There was now no sound but the roaring of the storm; the engine gave no sign that they could hear, and Acton impatiently let down the window, but was instantly almost blinded by the snow, which whirled through the open window. Crossing over, he tried the other with better success, and the first thing he saw was the guard, waist deep in snow, trying to make his way forward, and holding his lamp well before him. “What’s happened, guard?” he asked.
“Matter!—why, we’re off the line for one thing, and——”

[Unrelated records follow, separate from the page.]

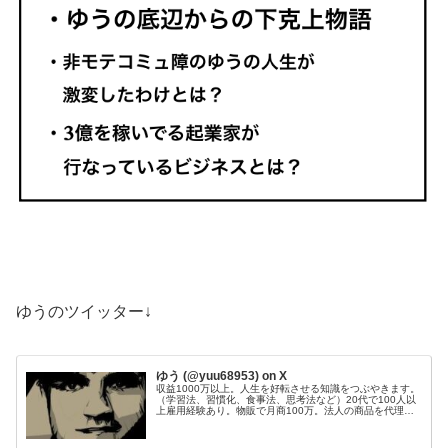
ゆうのツイッター↓
ゆう (@yuu68953) on X
収益1000万以上。人生を好転させる知識をつぶやきます。
（学習法、習慣化、食事法、思考法など）20代で100人以
上雇用経験あり。物販で月商100万。法人の商品を代理販
売し、200件以上成約。Webサイト50個運営管理。目標：
総資産1億円。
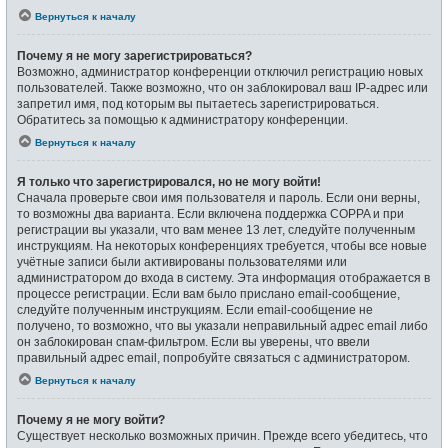
Вернуться к началу
Почему я не могу зарегистрироваться?
Возможно, администратор конференции отключил регистрацию новых
пользователей. Также возможно, что он заблокировал ваш IP-адрес или
запретил имя, под которым вы пытаетесь зарегистрироваться.
Обратитесь за помощью к администратору конференции.
Вернуться к началу
Я только что зарегистрировался, но не могу войти!
Сначала проверьте свои имя пользователя и пароль. Если они верны,
то возможны два варианта. Если включена поддержка COPPA и при
регистрации вы указали, что вам менее 13 лет, следуйте полученным
инструкциям. На некоторых конференциях требуется, чтобы все новые
учётные записи были активированы пользователями или
администратором до входа в систему. Эта информация отображается в
процессе регистрации. Если вам было прислано email-сообщение,
следуйте полученным инструкциям. Если email-сообщение не
получено, то возможно, что вы указали неправильный адрес email либо
он заблокирован спам-фильтром. Если вы уверены, что ввели
правильный адрес email, попробуйте связаться с администратором.
Вернуться к началу
Почему я не могу войти?
Существует несколько возможных причин. Прежде всего убедитесь, что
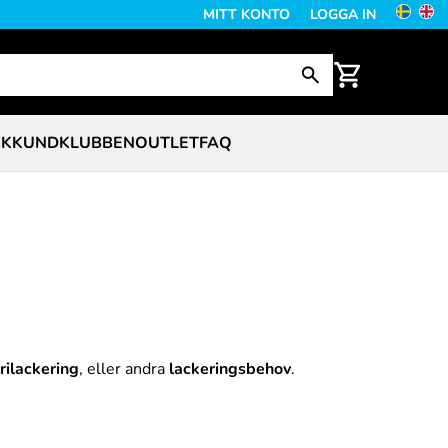
MITT KONTO
LOGGA IN
CK
KUNDKLUBBEN
OUTLET
FAQ
rilackering
, eller andra
lackeringsbehov
.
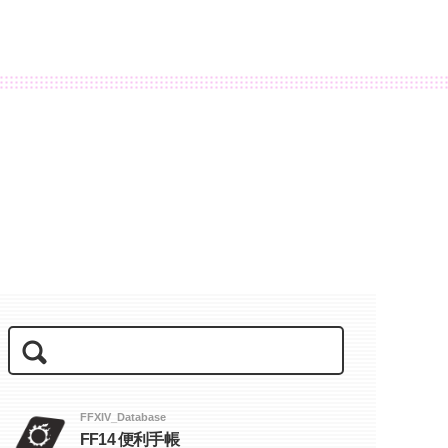
FFXIV_Database
FF14 便利手帳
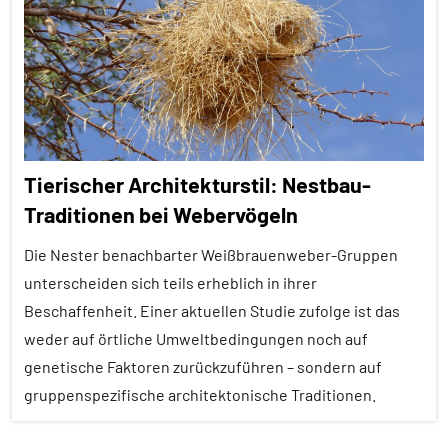
Alle
Themen
Alle
Tiergruppen
Fische
Tierischer Architekturstil: Nestbau-
Forschung
Traditionen bei Webervögeln
aktuell
Die Nester benachbarter Weißbrauenweber-Gruppen
Fressfeinde
unterscheiden sich teils erheblich in ihrer
In
Beschaffenheit. Einer aktuellen Studie zufolge ist das
aller
weder auf örtliche Umweltbedingungen noch auf
Kürze
genetische Faktoren zurückzuführen – sondern auf
Inter-
gruppenspezifische architektonische Traditionen.
Spezies
Wirbeltiere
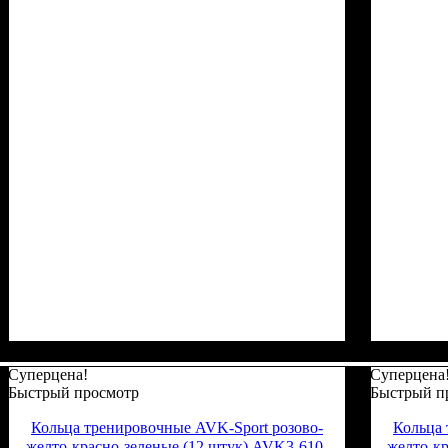
Суперцена!
Суперцена
Быстрый просмотр
Быстрый п
Кольца тренировочные AVK-Sport розово-
Кольца 
желто-красно-зеленые (12 штук) AVK3-610-
желто-кр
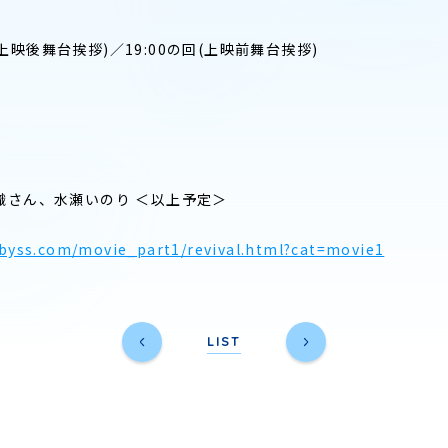
回(上映後舞台挨拶)／19:00の回(上映前舞台挨拶)
織さん、水瀬いのり ＜以上予定＞
abyss.com/movie_part1/revival.html?cat=movie1
LIST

Forward, they could hear the shouts of the driver above the hiss of escaping steam.
“Let me have your cap, Grim,” said Acton, all energy in a moment. “I’m going forward to see what is up. Back in a minute.”

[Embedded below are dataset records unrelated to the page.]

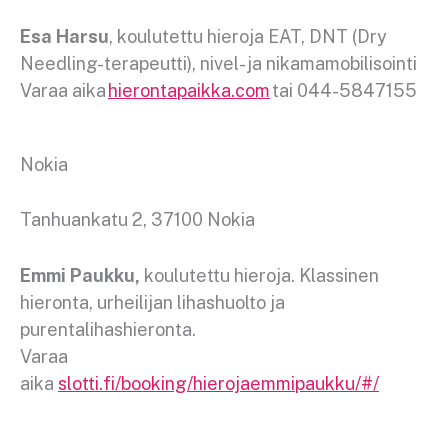
Esa Harsu
, koulutettu hieroja EAT, DNT (Dry
Needling-terapeutti), nivel- ja nikamamobilisointi
Varaa aika
hierontapaikka.com
tai 044-5847155
Nokia
Tanhuankatu 2, 37100 Nokia
Emmi Paukku,
koulutettu hieroja. Klassinen
hieronta, urheilijan lihashuolto ja
purentalihashieronta.
Varaa
aika
slotti.fi/booking/hierojaemmipaukku/#/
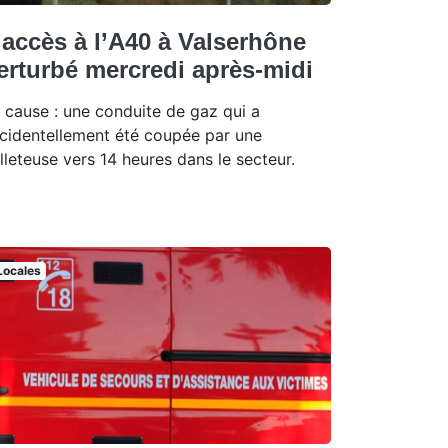
’accès à l’A40 à Valserhône
erturbé mercredi après-midi
 cause : une conduite de gaz qui a
cidentellement été coupée par une
lleteuse vers 14 heures dans le secteur.
Locales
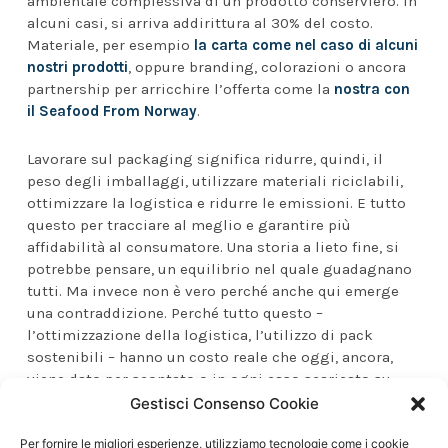
ambientale complessiva di un prodotto conserviero. In
alcuni casi, si arriva addirittura al 30% del costo.
Materiale, per esempio
la carta come nel caso di alcuni
nostri prodotti
, oppure branding, colorazioni o ancora
partnership per arricchire l’offerta come la
nostra con
il Seafood From Norway
.
Lavorare sul packaging significa ridurre, quindi, il
peso degli imballaggi, utilizzare materiali riciclabili,
ottimizzare la logistica e ridurre le emissioni. E tutto
questo per tracciare al meglio e garantire più
affidabilità al consumatore. Una storia a lieto fine, si
potrebbe pensare, un equilibrio nel quale guadagnano
tutti. Ma invece non è vero perché anche qui emerge
una contraddizione. Perché tutto questo –
l’ottimizzazione della logistica, l’utilizzo di pack
sostenibili – hanno un costo reale che oggi, ancora,
viene dato per scontato o in ogni caso scaricato su
pochi operatori della filiera.
Gestisci Consenso Cookie
Per fornire le migliori esperienze, utilizziamo tecnologie come i cookie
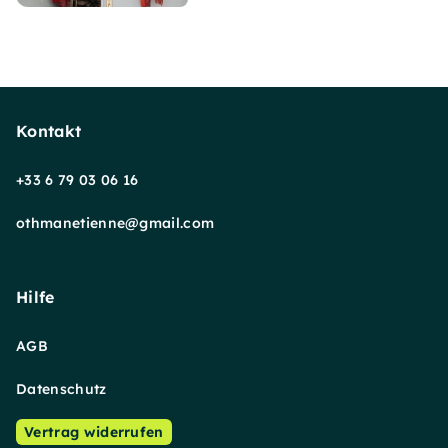
Kontakt
+33 6 79 03 06 16
othmanetienne@gmail.com
Hilfe
AGB
Datenschutz
Vertrag widerrufen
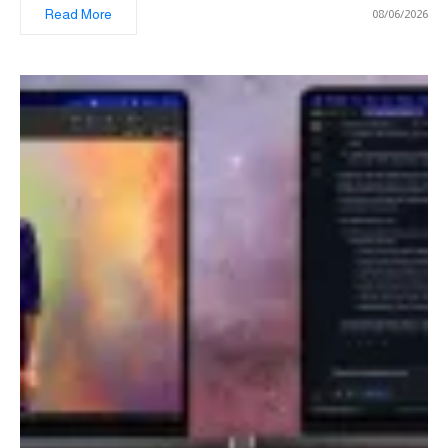
Read More
08/06/2026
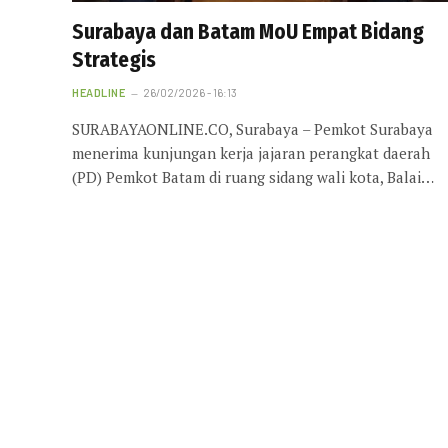
Surabaya dan Batam MoU Empat Bidang
Strategis
HEADLINE
26/02/2026 - 16:13
SURABAYAONLINE.CO, Surabaya – Pemkot Surabaya
menerima kunjungan kerja jajaran perangkat daerah
(PD) Pemkot Batam di ruang sidang wali kota, Balai…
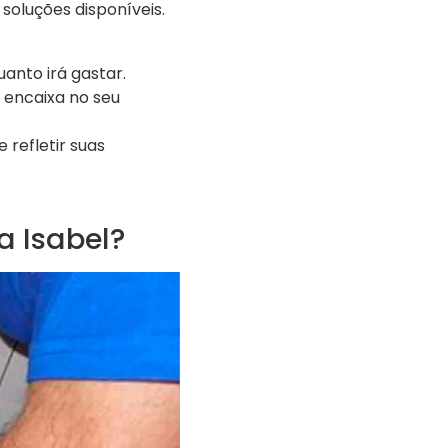
soluções disponíveis.
nto irá gastar.
 encaixa no seu
refletir suas
 Isabel?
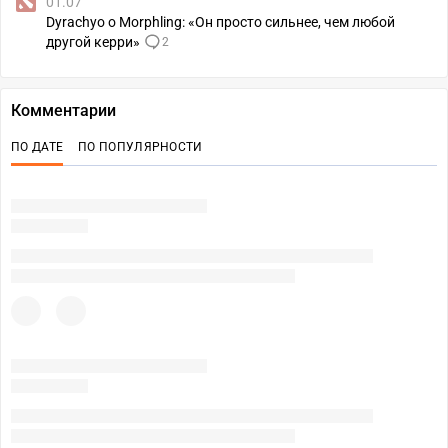
01.07
Dyrachyo о Morphling: «Он просто сильнее, чем любой
другой керри»
2
Комментарии
ПО ДАТЕ
ПО ПОПУЛЯРНОСТИ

He slipped out carefully, but seeing the predicament of the guard, he did not jump out into the snow, but advanced carefully along the footboards, feeling his way forward by the brass-work of the carriages. To the leeward the bulk of the train gave comparative shelter from the fury of the storm, and Acton was in a minute abreast of the guard, floundering heavily in the drifts.

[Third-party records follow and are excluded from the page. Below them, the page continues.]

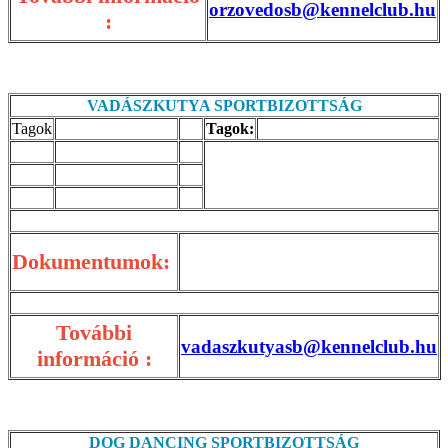
orzovedosb@kennelclub.hu
:
VADÁSZKUTYA SPORTBIZOTTSÁG
Tagok
Tagok:
Dokumentumok:
További
vadaszkutyasb@kennelclub.hu
információ :
DOG DANCING SPORTBIZOTTSÁG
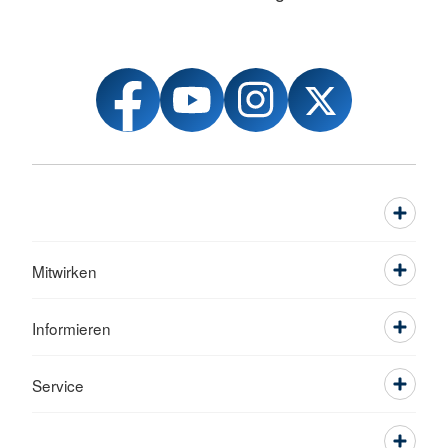
Mitwirken
Informieren
Service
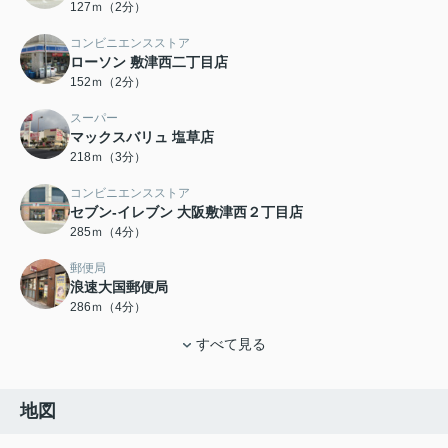
127ｍ（2分）
コンビニエンスストア
ローソン 敷津西二丁目店
152ｍ（2分）
スーパー
マックスバリュ 塩草店
218ｍ（3分）
コンビニエンスストア
セブン-イレブン 大阪敷津西２丁目店
285ｍ（4分）
郵便局
浪速大国郵便局
286ｍ（4分）
すべて見る
地図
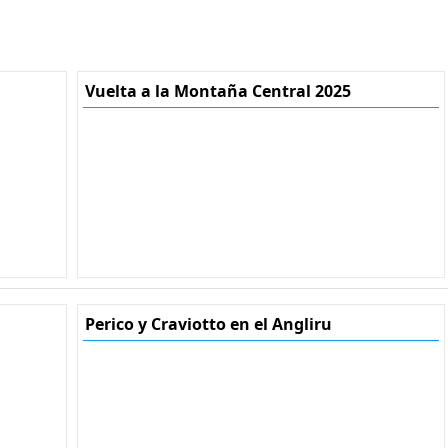
Vuelta a la Montaña Central 2025
Perico y Craviotto en el Angliru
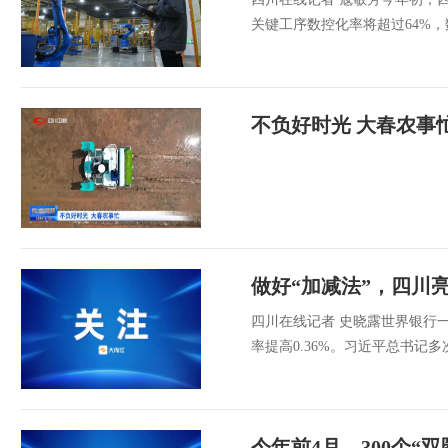
关键工序数控化率将超过64%，
不负好时光 大春农事
做好“加减法”，四川亮
四川在线记者 史晓露世界银行一
率提高0.36%。习近平总书记多
今年前4月，300个“双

“This is a better way, guard. Take my hand, and I’ll pull you up.”
“All right, sir. Here’s the lamp.”
Acton’s hand closed on the guard’s wrist, and in a moment the young athlete had the man beside him. Together they made their way forward, and by the light of the lamp they saw what had happened. The engine had taken a drift edge-way, had canted up, and then rolled over against the walls of the cutting. Luckily, the carriages had kept the rails. The driver was up to his neck in the snow, but the fireman was not visible.
Acton availed himself of the overturned engine, which was making unearthly noises, and reached out a hand for the driver. The latter clutched it, and scrambled out.
“Where’s your mate?”
“Tom jumped the other way, sir.”
Acton swung the lamp round, sending its broad sheet of light into the driving snow. For a moment he could see nothing but the dazzling white floor, but next instant perceived the fireman, whose head rested against the horizontal wheel of the overturned engine.
“This man is hurt,” he said, when he saw a crimson stain on the snow. “Take the lamp, guard.”
Acton clambered over the short tender, seized the man by the shoulder, and, with an immense effort of strength, pulled him partly up. The man gave no signs of life.
“Bear a hand, driver, will you? He’s too much for me alone.”
The driver hastily scrambled beside Acton, and in a minute or so they had the insensible man between them.
“He hurt himself as he jumped,” said Acton, looking with concern at a gaping cut over the man’s eye. “Anyhow, our first business is to bring him round.”